AIG plans first capital return since bailout; shares up
American International Group Inc announced its first capital return since its 2008 bailout, through a dividend and share buyback, sending its shares up 6 percent after the bell.
The insurer, which was almost wiped out by its derivative bets in the crash five years ago, reported a quarterly profit that handily beat Wall Street estimates, along with a quarterly dividend of 10 cents and a share buyback of up to $1 billion.
The insurer has not paid dividends since receiving the first portion of a U.S. taxpayer-funded bailout in 2008 that eventually topped $180 billion. AIG finished paying back those funds early this year.
"AIG is a fundamentally different, simpler company than it was three years ago," Chief Executive Robert Benmosche said in a statement.
Insurers have had trouble raising prices in their property and casualty businesses for some time, and losses from weather events and other natural disasters have also hurt the business.
AIG has not reported an annual underwriting profit since 2007, but the first quarter seems to have been a turning point.
"Investors want to see that AIG is recovering and driving margins by transforming its property and casualty business," said Josh Stirling, an insurance analyst with Sanford C. Bernstein.
The company said that as of Thursday the sale of its aircraft leasing unit, International Lease Finance Corp (ILFC), has not yet been closed.
AIG has been trying to offload the business for years, as part of its post-crisis restructuring and capital-raising plans, but had trouble finding a buyer.
It agreed to sell a majority of ILFC to a consortium of investors at a value of $5.3 billion in December.
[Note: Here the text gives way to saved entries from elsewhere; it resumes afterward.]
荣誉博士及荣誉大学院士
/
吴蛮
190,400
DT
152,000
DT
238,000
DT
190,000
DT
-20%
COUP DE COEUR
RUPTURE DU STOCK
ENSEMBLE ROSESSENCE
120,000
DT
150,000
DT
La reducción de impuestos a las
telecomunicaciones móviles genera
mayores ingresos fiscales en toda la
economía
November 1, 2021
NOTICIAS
The buyers have been in the process of getting loans to move forward with the deal, prodding AIG to extend the deadline for its completion.
Last quarter, the U.S. Federal Reserve formally designated AIG as a "systemically important financial institution," or SIFI.
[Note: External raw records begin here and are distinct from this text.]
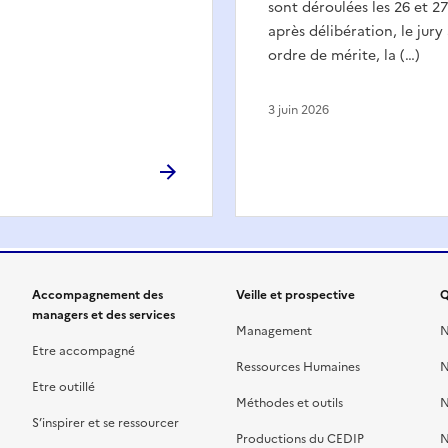
sont déroulées les 26 et 2
après délibération, le jury
ordre de mérite, la (…)
3 juin 2026
Accompagnement des
Veille et prospective
Q
managers et des services
Management
N
Etre accompagné
Ressources Humaines
N
Etre outillé
Méthodes et outils
N
S’inspirer et se ressourcer
Productions du CEDIP
N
The SIFI tag means the insurer would face tighter regulations and possibly an annual stress test similar to the one that large U.S. banks must go through before raising dividends, buying back stock or executing large acquisitions.
However, AIG said the capital returns were approved without assuming the pending sale.
"A lot of people thought that ILFC had to be sold first ... the capital plan was approved without the sale and that gives a lot of credence to the capital position," BMO Capital Markets analyst Charles Sebaski told Reuters.
PROFIT BEATS ESTIMATES
AIG's property casualty unit posted a 16 percent rise in operating income, even as the company swung back to an underwriting loss, hurt by higher disaster losses.
The business reported a combined ratio of 102.6 percent, up from 97.3 percent in the first quarter. A ratio below 100 means that an insurer is receiving more in premiums than it is paying out in claims.
Net income rose to $2.73 billion, or $1.84 per share, in the second quarter, from $2.33 billion, or $1.33 per share, a year earlier.
On an operating basis, AIG earned $1.12 per share. Analysts on average had expected earnings of 86 cents per share, according to Thomson Reuters I/B/E/S.
AIG shares, which closed at $47.07 on the New York Stock Exchange on Thursday, were at $49.10 in trading after the bell.